Olo Max Brown (born October 24, 1967 in Apia, Samoa) is a former Rugby player who played prop position for the Auckland Provincial Rugby team, the Super Rugby Blues team and the New Zealand All Blacks Rugby team.

Brown was known to be the cornerstone of the pack with his technique and straightness of back and was rated by scrummaging experts as one of the finest props to play for New Zealand at any time.

His provincial and test teammate, Sean Fitzpatrick, swore by his prowess and few scrums anchored by Brown were ever bettered. He was also a competent player capable of playing at hooker position.

 

Professional Career:

Brown was an automatic selection under the watchful eye of All Blacks coaches Laurie Mains (1992-95) and John Hart (1996-98). He came into rugby despite being a chartered accountant outside of the game.
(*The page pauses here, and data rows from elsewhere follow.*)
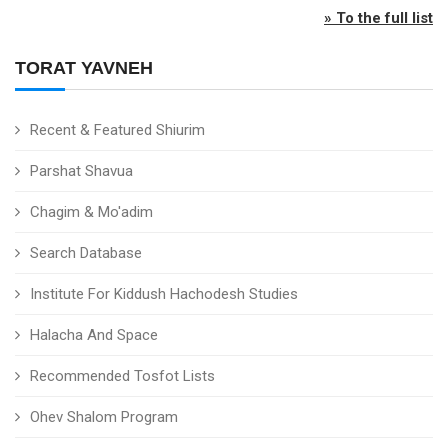
» To the full list
TORAT YAVNEH
Recent & Featured Shiurim
Parshat Shavua
Chagim & Mo'adim
Search Database
Institute For Kiddush Hachodesh Studies
Halacha And Space
Recommended Tosfot Lists
Ohev Shalom Program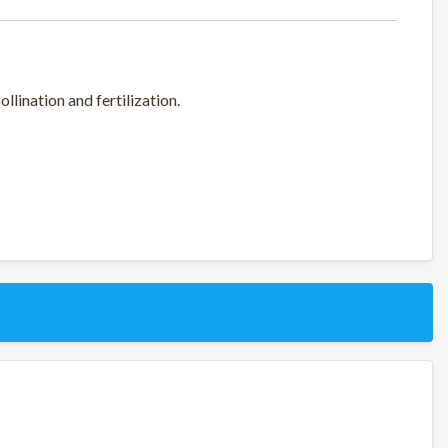
lination and fertilization.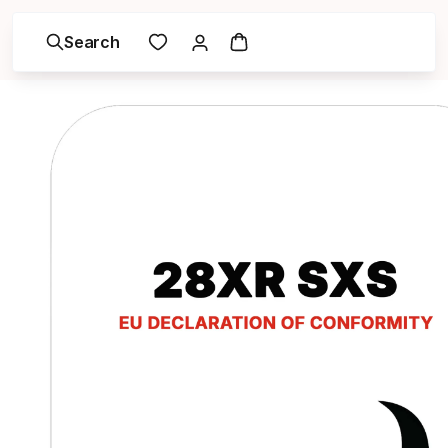
Search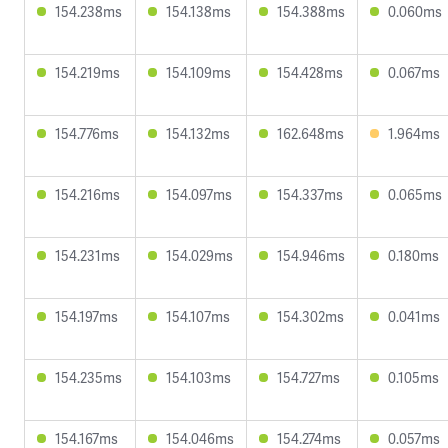
154.238ms
154.138ms
154.388ms
0.060ms
154.219ms
154.109ms
154.428ms
0.067ms
154.776ms
154.132ms
162.648ms
1.964ms
154.216ms
154.097ms
154.337ms
0.065ms
154.231ms
154.029ms
154.946ms
0.180ms
154.197ms
154.107ms
154.302ms
0.041ms
154.235ms
154.103ms
154.727ms
0.105ms
154.167ms
154.046ms
154.274ms
0.057ms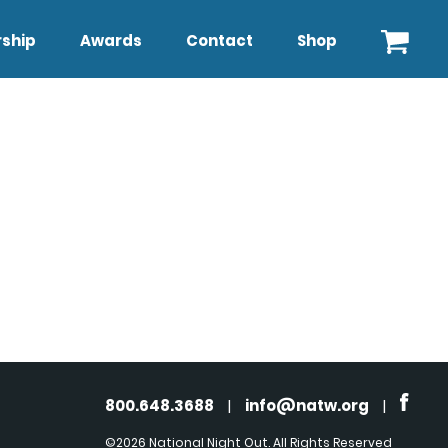
ship
Awards
Contact
Shop
800.648.3688
|
info@natw.org
|
©2026 National Night Out. All Rights Reserved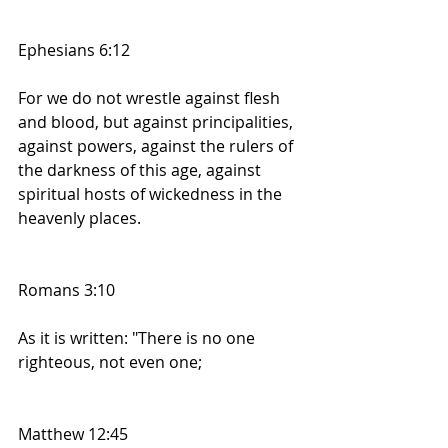
Ephesians 6:12
For we do not wrestle against flesh 
and blood, but against principalities, 
against powers, against the rulers of 
the darkness of this age, against 
spiritual hosts of wickedness in the 
heavenly places.
Romans 3:10
As it is written: "There is no one 
righteous, not even one;
Matthew 12:45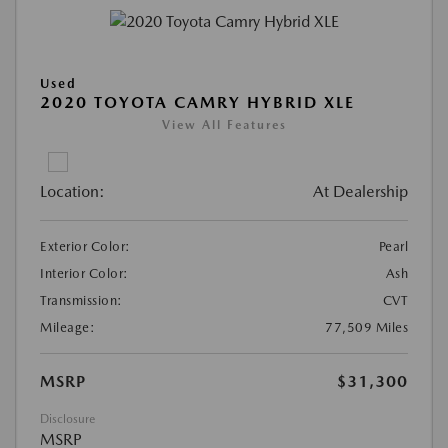
Used
2020 TOYOTA CAMRY HYBRID XLE
View All Features
Location:
At Dealership
Exterior Color:
Pearl
Interior Color:
Ash
Transmission:
CVT
Mileage:
77,509 Miles
MSRP
$31,300
Disclosure
MSRP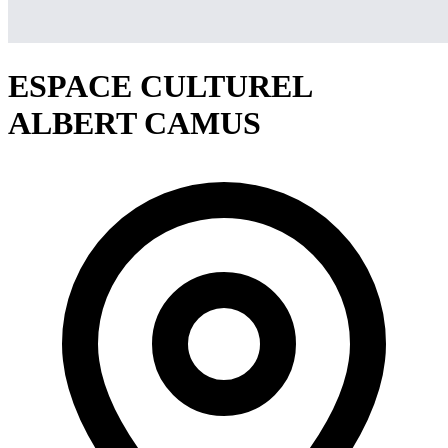
ESPACE CULTUREL
ALBERT CAMUS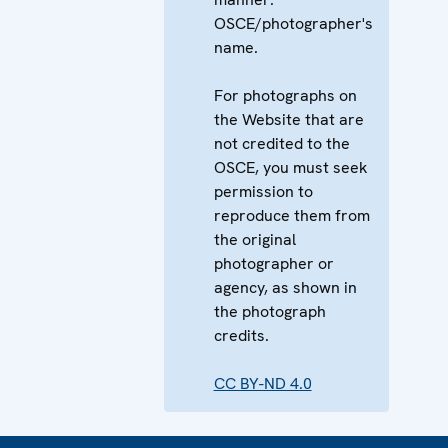
OSCE/photographer's
name.
For photographs on
the Website that are
not credited to the
OSCE, you must seek
permission to
reproduce them from
the original
photographer or
agency, as shown in
the photograph
credits.
CC BY-ND 4.0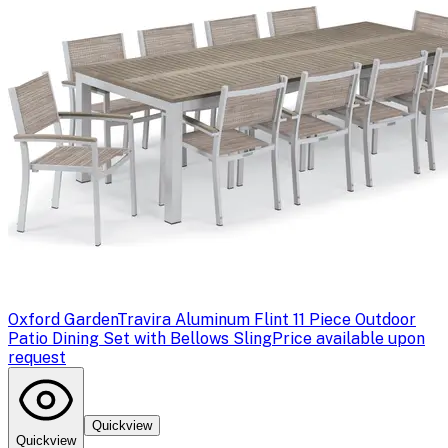
Oxford Garden
Travira Aluminum Flint 11 Piece Outdoor
Patio Dining Set with Bellows Sling
Price available upon
request
Quickview
Quickview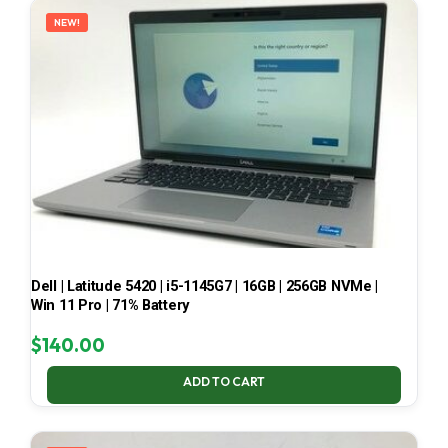
NEW!
Dell | Latitude 5420 | i5-1145G7 | 16GB | 256GB NVMe |
Win 11 Pro | 71% Battery
$
140.00
ADD TO CART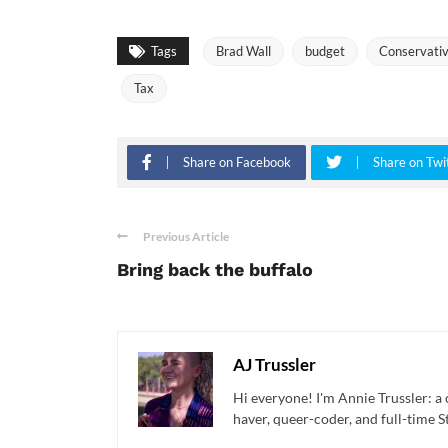
Tags
Brad Wall
budget
Conservati
Tax
Share on Facebook
Share on Twi
Previous Article
Bring back the buffalo
AJ Trussler
Hi everyone! I'm Annie Trussler: a 
haver, queer-coder, and full-time St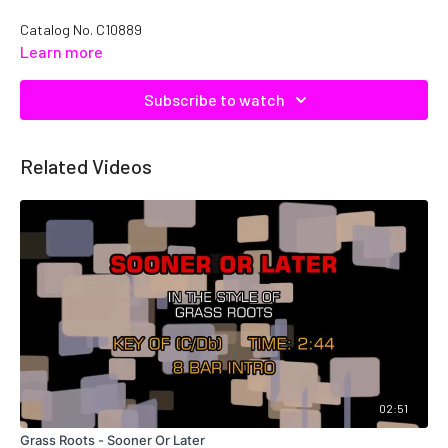
Catalog No. C10889
Learn more
Subscribe to watch
Related Videos
02:51
Grass Roots - Sooner Or Later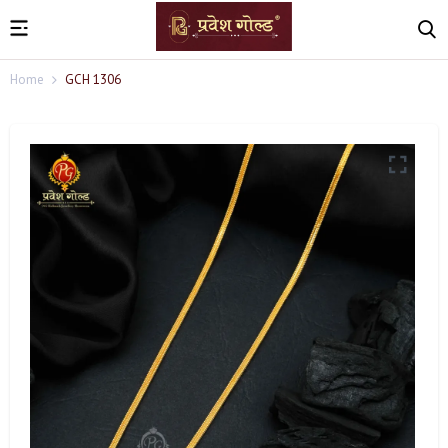
Home
GCH 1306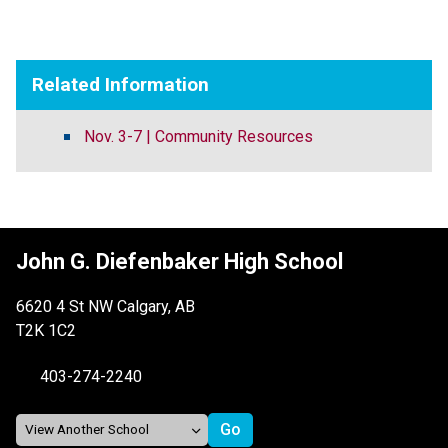
Related Information
Nov. 3-7 | Community Resources
John G. Diefenbaker High School
6620 4 St NW Calgary, AB
T2K 1C2
403-274-2240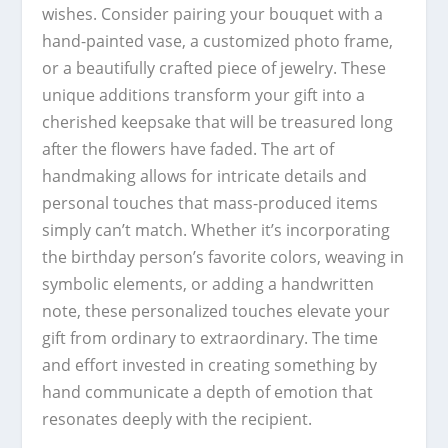
wishes. Consider pairing your bouquet with a
hand-painted vase, a customized photo frame,
or a beautifully crafted piece of jewelry. These
unique additions transform your gift into a
cherished keepsake that will be treasured long
after the flowers have faded. The art of
handmaking allows for intricate details and
personal touches that mass-produced items
simply can’t match. Whether it’s incorporating
the birthday person’s favorite colors, weaving in
symbolic elements, or adding a handwritten
note, these personalized touches elevate your
gift from ordinary to extraordinary. The time
and effort invested in creating something by
hand communicate a depth of emotion that
resonates deeply with the recipient.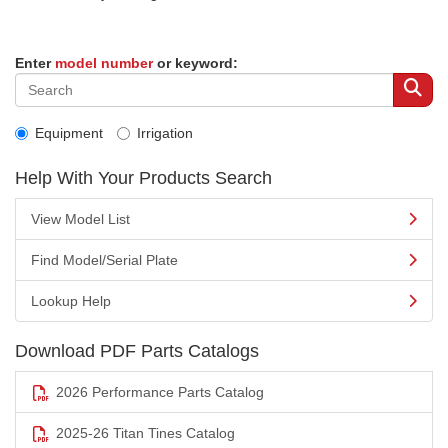
Enter
model number
or keyword:
Equipment
Irrigation
Help With Your Products Search
View Model List
Find Model/Serial Plate
Lookup Help
Download PDF Parts Catalogs
2026 Performance Parts Catalog
2025-26 Titan Tines Catalog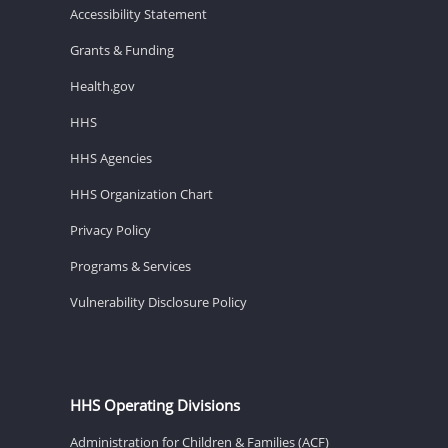
Accessibility Statement
Grants & Funding
Health.gov
HHS
HHS Agencies
HHS Organization Chart
Privacy Policy
Programs & Services
Vulnerability Disclosure Policy
HHS Operating Divisions
Administration for Children & Families (ACF)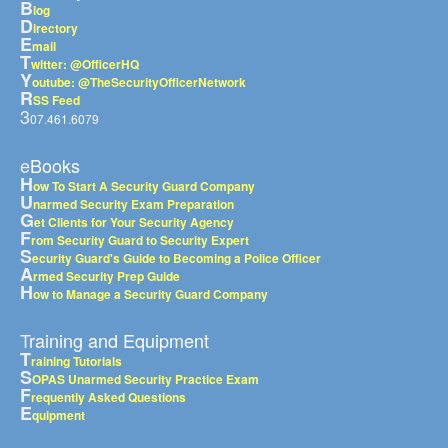
B
log
D
irectory
E
mail
T
witter: @OfficerHQ
Y
outube: @TheSecurityOfficerNetwork
R
SS Feed
3
07.461.6079
eBooks
H
ow To Start A Security Guard Company
U
narmed Security Exam Preparation
G
et Clients for Your Security Agency
F
rom Security Guard to Security Expert
S
ecurity Guard's Guide to Becoming a Police Officer
A
rmed Security Prep Guide
H
ow to Manage a Security Guard Company
Training and Equipment
T
raining Tutorials
S
OPAS Unarmed Security Practice Exam
F
requently Asked Questions
E
quipment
In 1989 Brown was first-choice for Auckland, ousting Peter Fatialofa in the process and alongside Sean Fitzpatrick and Steve McDowell, and then Craig Dowd. He was an integral part of the front-row which replicated their club form for the All Blacks.

He earned his debut for the national side in 1990 when he was summoned for a midweek match in France but he had to wait a further two years for his first Test cap which came against Ireland.

For the next six years the only break in Brown’s test sequence came at the 1995 World Cup in South Africa when he was rested for the romp against Japan. He achieved many distinctions, including the historic series win in South Africa in 1996 and as a mainstay of the Blues sides in the first three seasons of the Super 12.

In 1998 Brown’s long test career came to a sudden halt. He injured his neck and back in the tri-nations test in South Africa and was forced out of the season’s finale against Australia, being replaced by Kees Meeuws. Ironically, the afternoon he was forced to withdraw from the test against the Wallabies coincided with one of his few media conferences. Brown, a forlorn figure as he sat on the grass at Auckland University club, could not avoid the many journalists who had been at the training to learn first hand of his misfortune.

Brown never formally retired. But he never recovered from what had proven to be a grievous injury and was never seen again in action at any level. Brown had the distinction of becoming the first All Black prop to reach 50 tests and at the time of his premature departure from the game had 56 caps.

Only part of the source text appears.